Temendo que a epidemia de suicídios em massa continuasse, vários países da Europa decidiram banir o livro e proibir sua venda e tradução. Nações como Noruega, Áustria, Dinamarca e alguns estados da Alemanha decidiram confiscar as edições do livro. Milhares de cópias foram queimadas, mas centenas escaparam da censura e foram parar em coleções particulares.
Mesmo Goethe teve que admitir que algo estava terrivelmente errado. O autor sempre disse que "Os Sofrimentos do Jovem Werther" haviam lhe causado um misto de sentimentos conflitantes. Goethe sempre deixou claro que o livro não era biográfico e tampouco inspirado em acontecimentos que ele testemunhou, sendo apenas uma obra de ficção. Contudo, no final de sua vida, ele admitiu que em seu romance haviam certos acontecimentos com os quais ele próprio teria lidado em sua juventude. Goethe sempre se disse assombrado pelos fantasmas daqueles que foram influenciados pela sua obra, reconheceu em seu leito de morte que talvez tivesse sido melhor jamais ter escrito uma obra tão lamentosa. Teria confessado a um amigo: "Esse é um livro que eu escrevi com sangue vindo de meu próprio coração despedaçado".
Quando a segunda edição foi impressa, Goethe foi obrigado pelo seu editor a incluir um aviso aos leitores. Na contra-capa passou a ser escrita a seguinte frase: "Seja homem, não siga os meus passos", como se o alerta fosse dado pelo próprio Werther.

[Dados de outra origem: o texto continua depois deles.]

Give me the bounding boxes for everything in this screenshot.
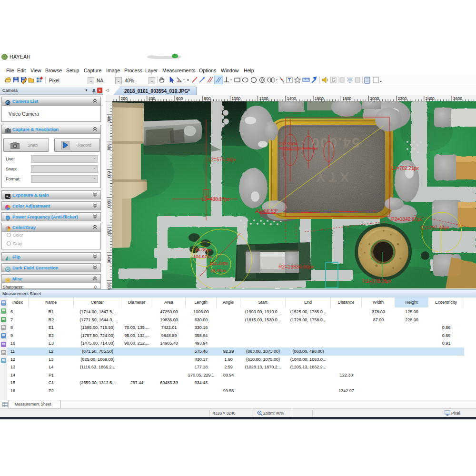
svg-text:2600: 2600 [453,96,462,101]
svg-text:200: 200 [121,96,128,101]
svg-text:1000: 1000 [231,96,240,101]
svg-text:L2=575.46px: L2=575.46px [208,157,236,162]
svg-text:48.60px: 48.60px [210,268,227,273]
svg-text:R2=19836.00px: R2=19836.00px [278,264,314,269]
svg-text:1400: 1400 [287,96,296,101]
svg-text:800: 800 [107,171,111,178]
svg-text:1400: 1400 [107,254,111,263]
svg-text:212.00px: 212.00px [278,141,297,146]
svg-text:1600: 1600 [107,282,111,289]
svg-text:400: 400 [107,116,111,122]
svg-text:90.00px≈00px≈200.0px: 90.00px≈00px≈200.0px [278,146,318,150]
svg-text:2000: 2000 [370,96,379,101]
svg-text:400: 400 [149,96,155,101]
svg-text:L3=430.17px: L3=430.17px [202,197,229,202]
svg-text:1200: 1200 [259,96,268,101]
svg-text:600: 600 [176,96,183,101]
svg-text:84.85px: 84.85px [195,247,211,252]
svg-text:600: 600 [107,143,111,150]
svg-text:1200: 1200 [107,227,111,236]
svg-text:132.20px: 132.20px [209,260,228,266]
svg-text:1600: 1600 [315,96,324,101]
svg-text:2200: 2200 [398,96,407,101]
svg-text:Tc1=378.06px: Tc1=378.06px [362,278,392,284]
svg-text:A1=56.53°: A1=56.53° [256,208,278,214]
svg-text:G: G [332,78,336,83]
svg-text:C1=297.44px: C1=297.44px [421,225,449,230]
svg-text:2400: 2400 [426,96,435,101]
svg-text:104.67px: 104.67px [193,254,212,259]
svg-text:L1=702.21px: L1=702.21px [391,166,419,171]
svg-text:P2=1342.97px: P2=1342.97px [391,217,422,222]
svg-text:800: 800 [204,96,210,101]
svg-text:1000: 1000 [107,199,111,208]
svg-text:1800: 1800 [342,96,351,101]
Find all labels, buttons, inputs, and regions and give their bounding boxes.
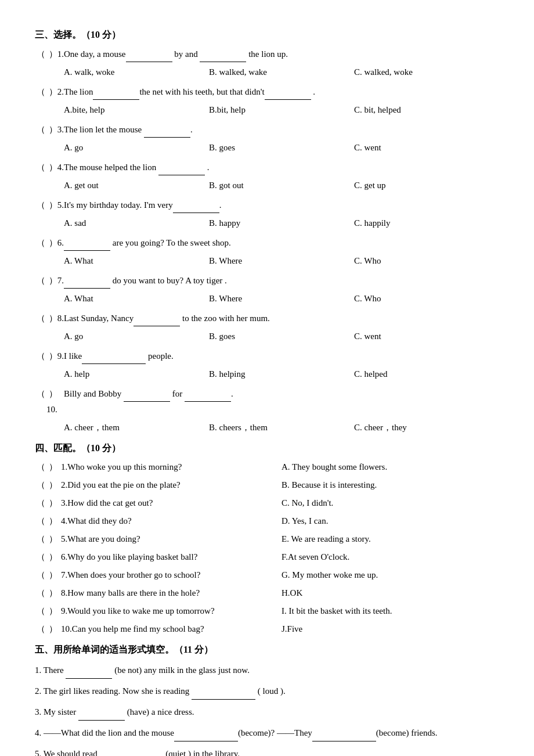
q-num: ）2. [46,84,64,100]
option-c: C. cheer，they [354,420,499,435]
q-num: ）10. [46,386,64,417]
match-right: D. Yes, I can. [282,513,499,529]
option-b: B. cheers，them [209,420,354,435]
option-c: C. Who [354,291,499,307]
options-row: A. get out B. got out C. get up [64,178,499,193]
option-b: B. happy [209,215,354,231]
q-text: I like people. [64,348,499,364]
question-row: （ ）10. Billy and Bobby for . [35,386,499,417]
paren: （ [35,531,46,547]
option-b: B. Where [209,253,354,269]
match-left: 1.Who woke you up this morning? [61,459,282,475]
option-c: C. get up [354,178,499,193]
q-num: ）9. [46,348,64,364]
match-right: J.Five [282,621,499,637]
fill-row: 2. The girl likes reading. Now she is re… [35,682,499,700]
option-c: C. helped [354,366,499,382]
question-row: （ ）7. do you want to buy? A toy tiger . [35,272,499,289]
match-left: 2.Did you eat the pie on the plate? [61,477,282,493]
paren: （ [35,84,46,100]
q-num: ）3. [46,122,64,138]
question-row: （ ）3. The lion let the mouse . [35,121,499,138]
options-row: A. help B. helping C. helped [64,366,499,382]
option-b: B. goes [209,329,354,344]
section4-title: 四、匹配。（10 分） [35,442,499,455]
blank [64,272,110,289]
option-a: A. cheer，them [64,420,209,435]
option-a: A. help [64,366,209,382]
option-a: A. get out [64,178,209,193]
option-a: A.bite, help [64,102,209,118]
match-right: F.At seven O'clock. [282,549,499,565]
paren: （ [35,477,46,493]
q-text: The lion the net with his teeth, but tha… [64,84,499,100]
options-row: A. walk, woke B. walked, wake C. walked,… [64,64,499,80]
q-num: ） [46,621,61,637]
q-num: ） [46,495,61,511]
match-left: 10.Can you help me find my school bag? [61,621,282,637]
blank [93,84,139,100]
q-num: ）1. [46,46,64,62]
match-row: （ ） 8.How many balls are there in the ho… [35,585,499,601]
options-row: A. go B. goes C. went [64,329,499,344]
blank [64,235,110,251]
option-c: C. went [354,140,499,156]
q-text: The mouse helped the lion . [64,159,499,175]
options-row: A. What B. Where C. Who [64,291,499,307]
blank [78,703,125,721]
option-b: B. got out [209,178,354,193]
paren: （ [35,160,46,175]
paren: （ [35,495,46,511]
blank [158,159,205,175]
q-text: One day, a mouse by and the lion up. [64,46,499,62]
blank [192,682,255,700]
match-left: 5.What are you doing? [61,531,282,547]
q-num: ） [46,567,61,583]
options-row: A.bite, help B.bit, help C. bit, helped [64,102,499,118]
match-row: （ ） 1.Who woke you up this morning? A. T… [35,459,499,475]
blank [66,661,112,679]
paren: （ [35,621,46,637]
paren: （ [35,549,46,565]
option-c: C. Who [354,253,499,269]
fill-row: 3. My sister (have) a nice dress. [35,703,499,721]
blank [124,386,170,402]
paren: （ [35,513,46,529]
match-row: （ ） 10.Can you help me find my school ba… [35,621,499,637]
match-left: 9.Would you like to wake me up tomorrow? [61,603,282,619]
blank [312,723,376,741]
paren: （ [35,459,46,475]
q-num: ） [46,513,61,529]
match-row: （ ） 9.Would you like to wake me up tomor… [35,603,499,619]
match-row: （ ） 4.What did they do? D. Yes, I can. [35,513,499,529]
match-row: （ ） 5.What are you doing? E. We are read… [35,531,499,547]
match-right: I. It bit the basket with its teeth. [282,603,499,619]
blank [144,121,190,138]
q-num: ） [46,585,61,601]
match-left: 6.Why do you like playing basket ball? [61,549,282,565]
q-num: ）7. [46,273,64,289]
paren: （ [35,311,46,326]
match-right: H.OK [282,585,499,601]
blank [134,310,180,326]
blank [99,744,163,756]
question-row: （ ）5. It's my birthday today. I'm very . [35,197,499,213]
match-right: E. We are reading a story. [282,531,499,547]
q-text: do you want to buy? A toy tiger . [64,272,499,289]
option-b: B.bit, help [209,102,354,118]
option-b: B. Where [209,291,354,307]
blank [82,348,146,364]
q-num: ） [46,477,61,493]
option-a: A. What [64,253,209,269]
paren: （ [35,585,46,601]
option-b: B. helping [209,366,354,382]
paren: （ [35,122,46,138]
paren: （ [35,386,46,402]
blank [200,46,246,62]
options-row: A. cheer，them B. cheers，them C. cheer，th… [64,420,499,435]
match-row: （ ） 2.Did you eat the pie on the plate? … [35,477,499,493]
q-text: Billy and Bobby for . [64,386,499,402]
match-left: 8.How many balls are there in the hole? [61,585,282,601]
paren: （ [35,46,46,62]
q-text: Last Sunday, Nancy to the zoo with her m… [64,310,499,326]
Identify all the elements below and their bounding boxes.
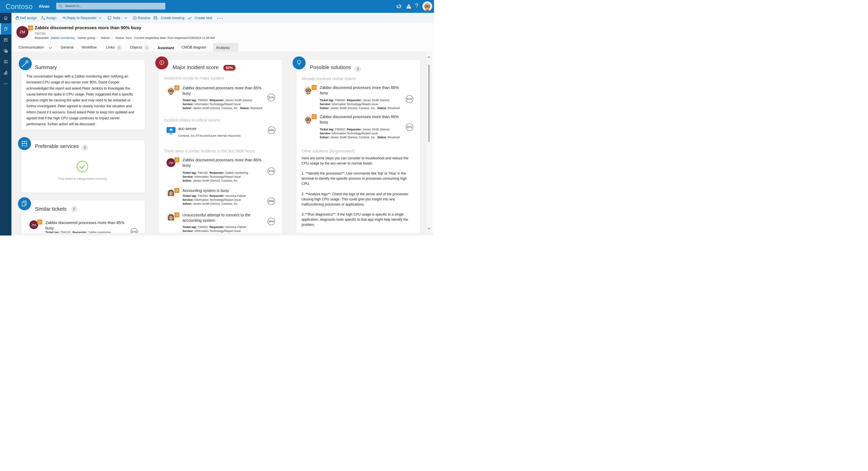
svg-text:ZM: ZM [169, 161, 173, 164]
svg-text:ZM: ZM [32, 223, 36, 227]
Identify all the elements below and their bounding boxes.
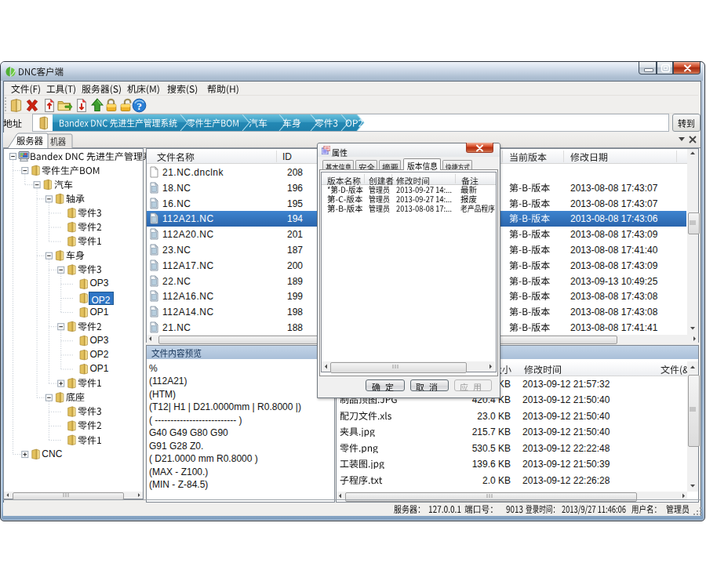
svg-text:?: ? [136,100,142,112]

O surto de suicídios conhecido como "A Febre de Werther" demorou alguns anos para diminuir. Com o tempo, o número de mortes foi reduzindo, mas elas ainda aconteciam. A Noruega foi o último país a remover o banimento da obra em meados de 1820. No início do Século XX, a Febre voltou com força total. Nos sangrentos campos da Grande Guerra, o número de suicídios influenciados pela obra foi arrebatador. Tamanho o estrago do livro que o Exército Imperial Alemão proibiu que os recrutas tivessem acesso a ele. Ironicamente, cópias em inglês publicadas pelos alemães foram lançadas em caixotes do alto de dirigíveis atrás das linhas inimigas. A ideia era influenciar os soldados britânicos a ler e morrer. Se o plano foi bem sucedido ou não, talvez nunca saibamos.
Hoje em dia, o livro de Goethe é considerado uma das obras mais populares de sua bibliografia e um dos mais lidos.
Historiadores estimam que cerca de 2 mil pessoas cometeram suicídio depois de ler "The Sorrows of Young Werther" mas o número exato é desconhecido. Alguns especulam que pode ser muito maior, algo em torno de 5 ou 10 mil.
O que é válido contemplar nesse caso é se nossa sociedade mudou muito desde então. Será que somos indivíduos mais fortes hoje em dia? Será que temos controle absoluto sobre os nossos sentimentos? Seria possível que algo semelhante acontecesse em nossa época cínica?
Naturalmente, o livro não matava as pessoas, mas ele provavelmente agia sobre as emoções de seus leitores fazendo com que eles encarassem a situação do protagonista como um dilema similar ao vivido por eles mesmos. Muitos de nós, já experimentamos momentos de tristeza decorrentes de relacionamentos desfeitos, mas a grande maioria jamais encontrou nisso motivos para querer morrer. Por outro lado, há incontáveis relatos sobre cultos cujos membros planejam cuidadosamente morrer por uma causa, por uma crença, por um sonho.